Compare non-bank business loans from these online lenders
Pros and cons of borrowing from nonbank lenders
It can be easier to get a loan from an alternative lender than going to a bank. But there are some drawbacks — namely, the cost.
Pros
- Options for all credit types and industries
- Available for businesses as young as six months
- Low revenue requirements compared to bank loans
Cons
- Higher APRs than bank loans
- Potentially low funding amounts
- Not all lenders are transparent about costs
How to find the best non-bank business loan for you
There is no one “best” business loan on the market, as it will depend on your particular situation. However, keep the following in mind when comparing your options:
- Can my business afford it? As the most important factor in your decision making, be well aware of all loan costs as well as your repayment ability over the next few months.
- What’s the interest rate? Make sure you know the difference between fixed and variable interest rates and how they can impact your business. Also be cautious of variable interest rates that exceed your repayment ability.
- What’s the APR? This combines the loan’s interest rate, fees and other charges into one single percentage to help you better compare your options.
- What are the fees? Be aware of one-off fees such as application fees, exit fees and termination fees. Other charges include ongoing fees such as service and advance fees.
- How will I repay the loan? Lines of credit don’t have fixed repayment terms, but lump-sum term loans do and will usually cost you the loan amount plus interest over the loan’s term. Also keep in mind that lenders are usually more flexible with repayments for business loans than personal loans, so check your lender’s repayment terms before applying.
- Secured or unsecured? The difference between a secured and unsecured loan is huge, with one requiring you to put up assets as collateral for the lender while the other loan type has no collateral requirement (usually meaning higher rates).
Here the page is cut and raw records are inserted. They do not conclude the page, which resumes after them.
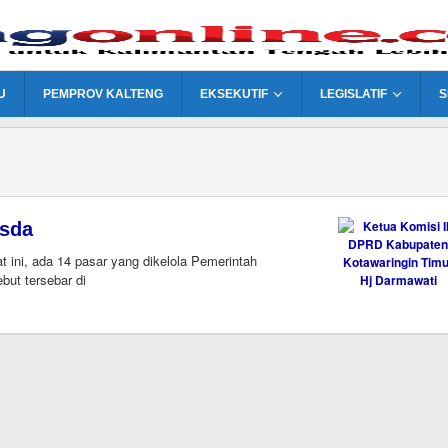
U
PEMPROV KALTENG
EKSEKUTIF
LEGISLATIF
S
usda
ni, ada 14 pasar yang dikelola Pemerintah
but tersebar di
r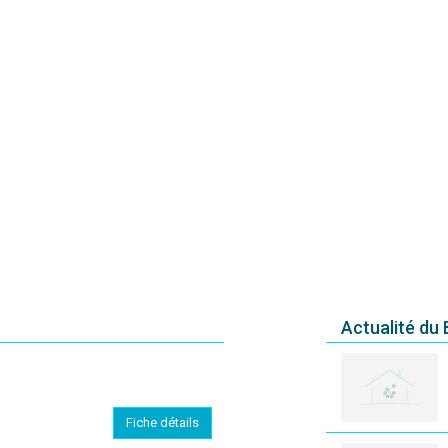
Actualité du
Fiche détails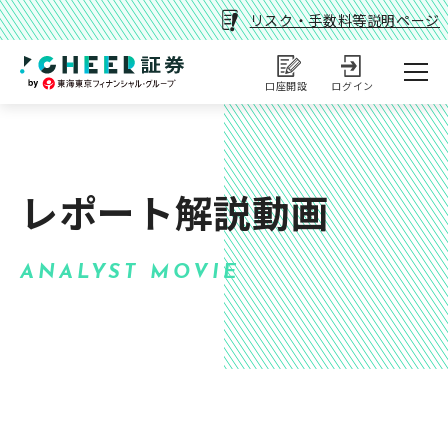
リスク・手数料等説明ページ
口座開設
ログイン
レポート解説動画
ANALYST MOVIE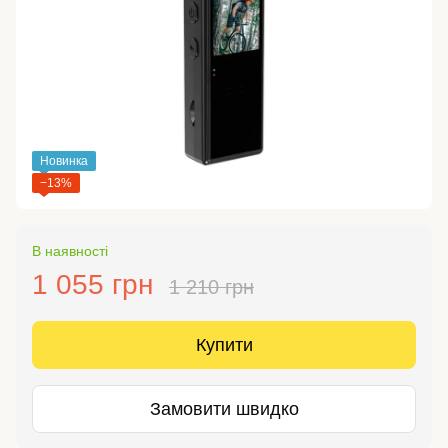
Новинка
−13%
В наявності
1 055 грн
1 210 грн
Купити
Замовити швидко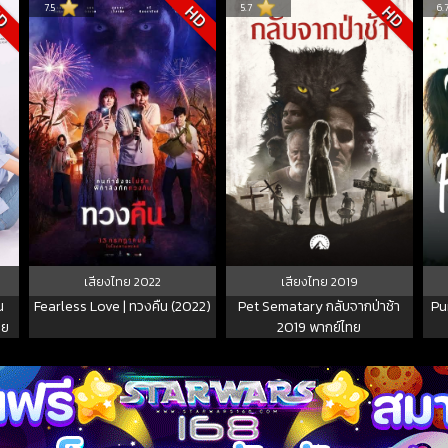
7.5
5.7
6.
D
HD
HD
เสียงไทย
2022
เสียงไทย
2019
น
Fearless Love | ทวงคืน (2022)
Pet Sematary กลับจากป่าช้า
Pu
ทย
2019 พากย์ไทย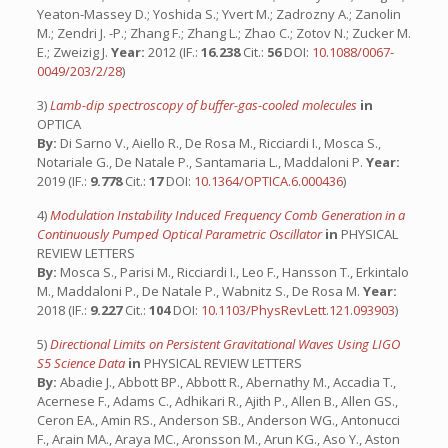
Year:
2012 (IF.:
16.238
Cit.:
56
DOI:
10.1088/0067-
0049/203/2/28
)
3)
Lamb-dip spectroscopy of buffer-gas-cooled molecules
in
OPTICA
By:
Di Sarno V., Aiello R., De Rosa M., Ricciardi I., Mosca S.,
Notariale G., De Natale P., Santamaria L., Maddaloni P.
Year:
2019 (IF.:
9.778
Cit.:
17
DOI:
10.1364/OPTICA.6.000436
)
4)
Modulation Instability Induced Frequency Comb Generation in a
Continuously Pumped Optical Parametric Oscillator
in
PHYSICAL
REVIEW LETTERS
By:
Mosca S., Parisi M., Ricciardi I., Leo F., Hansson T., Erkintalo
M., Maddaloni P., De Natale P., Wabnitz S., De Rosa M.
Year:
2018 (IF.:
9.227
Cit.:
104
DOI:
10.1103/PhysRevLett.121.093903
)
5)
Directional Limits on Persistent Gravitational Waves Using LIGO
S5 Science Data
in
PHYSICAL REVIEW LETTERS
By:
Abadie J., Abbott BP., Abbott R., Abernathy M., Accadia T.,
Acernese F., Adams C., Adhikari R., Ajith P., Allen B., Allen GS.,
Ceron EA., Amin RS., Anderson SB., Anderson WG., Antonucci
F., Arain MA., Araya MC., Aronsson M., Arun KG., Aso Y., Aston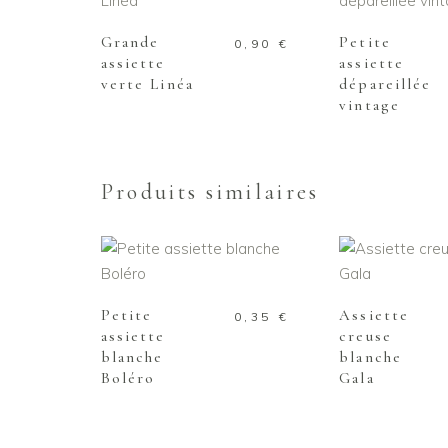
Grande
Petite
0,90
€
assiette
assiette
verte Linéa
dépareillée
vintage
Produits similaires
AJOUTER AU PANIER
AJOUTER AU
Petite
Assiette
0,35
€
assiette
creuse
blanche
blanche
Boléro
Gala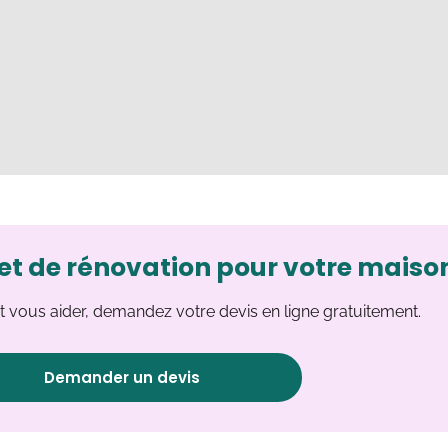
et de rénovation pour votre maiso
 vous aider, demandez votre devis en ligne gratuitement.
Demander un devis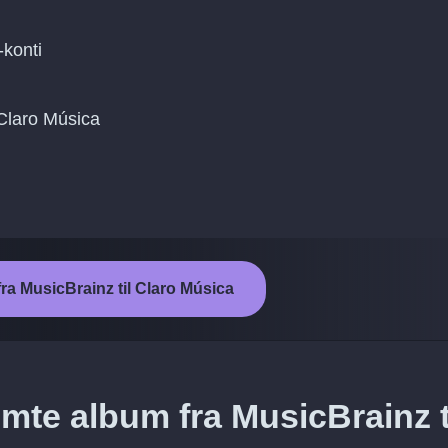
-konti
l Claro Música
fra MusicBrainz til Claro Música
mte album fra MusicBrainz t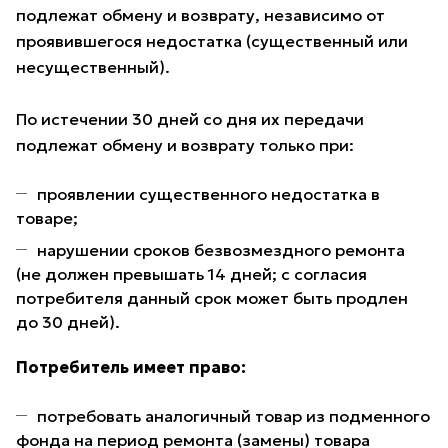
подлежат обмену и возврату, независимо от
проявившегося недостатка (существенный или
несущественный).
По истечении 30 дней со дня их передачи
подлежат обмену и возврату только при:
проявлении существенного недостатка в
товаре;
нарушении сроков безвозмездного ремонта
(не должен превышать 14 дней; с согласия
потребителя данный срок может быть продлен
до 30 дней).
Потребитель имеет право:
потребовать аналогичный товар из подменного
фонда на период ремонта (замены) товара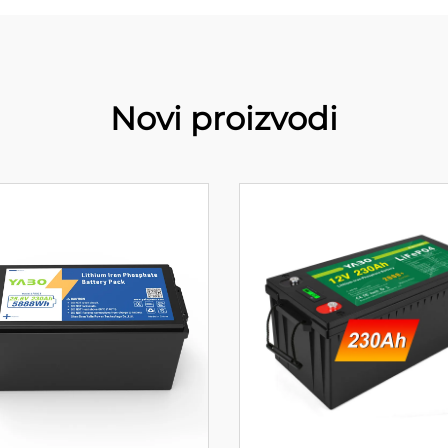
Novi proizvodi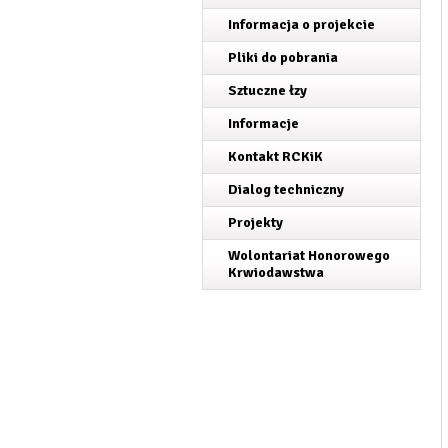
Informacja o projekcie
Pliki do pobrania
Sztuczne łzy
Informacje
Kontakt RCKiK
Dialog techniczny
Projekty
Wolontariat Honorowego
Krwiodawstwa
The right choice depends on your particular situation.
What should I avoid?
Nonbank lenders sometimes face fewer regulations as the law catches up to the new underwriting technology they use. Because of this, watch out for the following:
- Borrowing without comparing APRs. If a lender only discloses the cost as a flat fee, ask about the equivalent APR — often those loans are the most expensive.
- Hard credit checks to check your rate. Stay away from lenders that don’t allow you to get a ballpark estimate of your rate without running a hard credit check, which affects your credit score.
- Payments your business can’t handle. Daily or weekly repayments offer less flexibility and increase the likelihood that you’ll miss a payment and have to pay a fee.
- Taking on too much debt. Many of these lenders will offer financing to businesses that already have debt. If you have a loan, be sure you can handle another repayment before you apply.
- Brand new lenders. Nonbank lenders have to meet fewer requirements than a bank to open their virtual doors. Try sticking with a more established provider to avoid working with a lender that shutters its doors.